§ **Exercise**: Where an entry contains a picture, omit the picture and repeat the rest exactly.
----------------
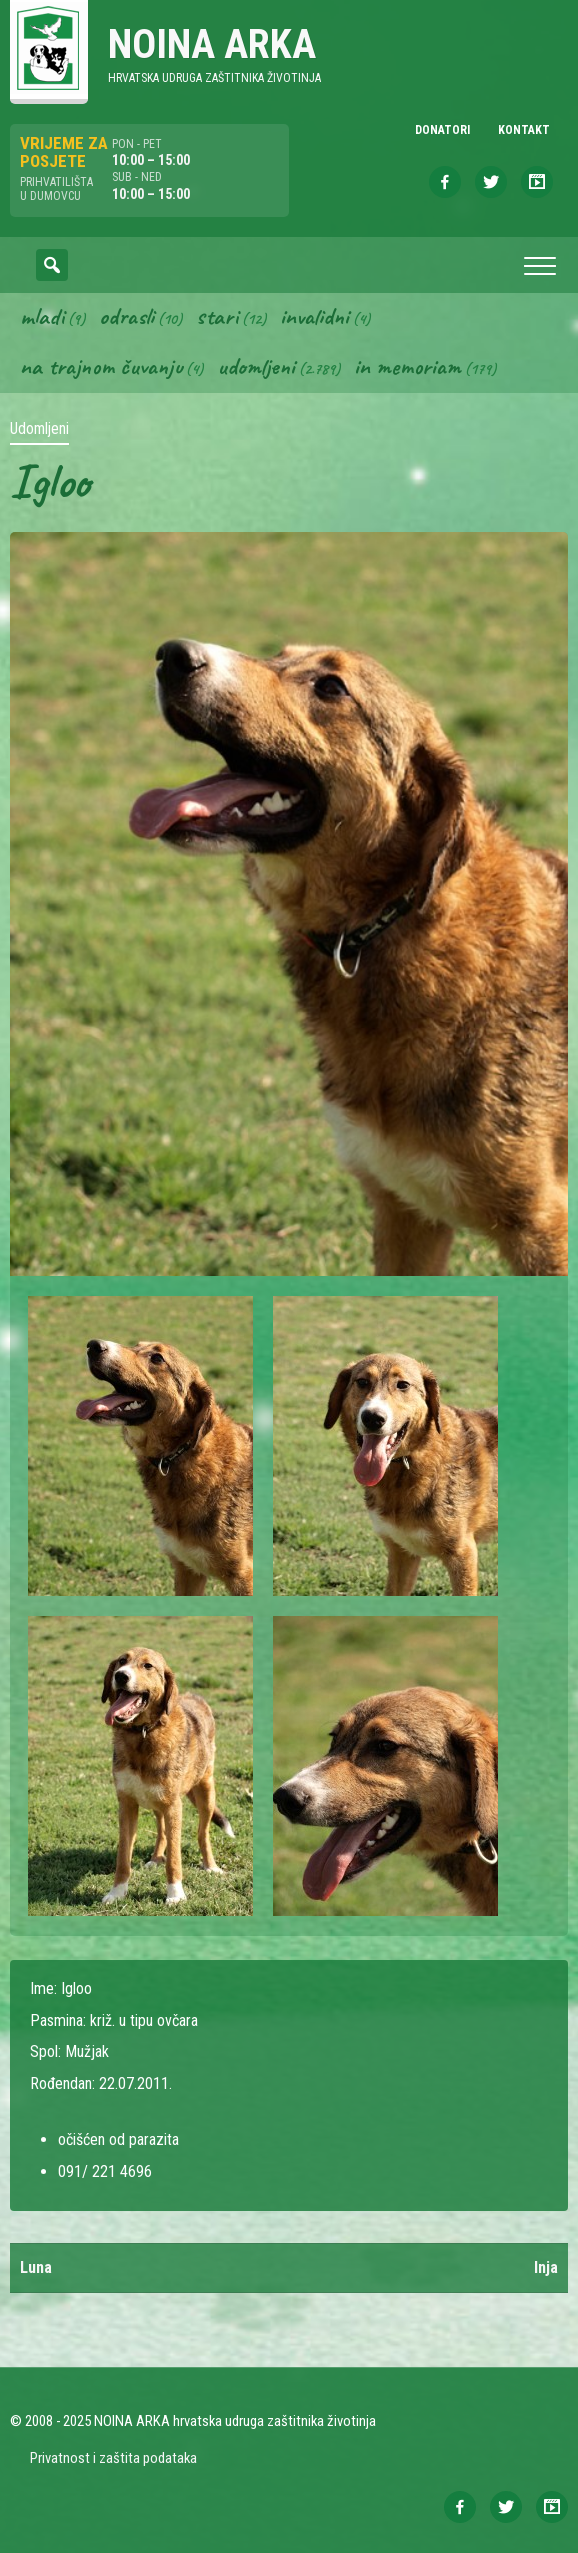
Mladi (42, 316)
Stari (217, 316)
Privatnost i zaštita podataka (113, 2458)
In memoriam (407, 366)
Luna (36, 2267)
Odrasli (126, 316)
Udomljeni (256, 366)
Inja (546, 2267)
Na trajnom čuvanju (101, 366)
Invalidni (314, 316)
----------------
§ **Exercise output**:
Mladi (42, 316)
Stari (217, 316)
Privatnost i zaštita podataka (113, 2458)
In memoriam (407, 366)
Luna (36, 2267)
Odrasli (126, 316)
Udomljeni (256, 366)
Inja (546, 2267)
Na trajnom čuvanju (101, 366)
Invalidni (314, 316)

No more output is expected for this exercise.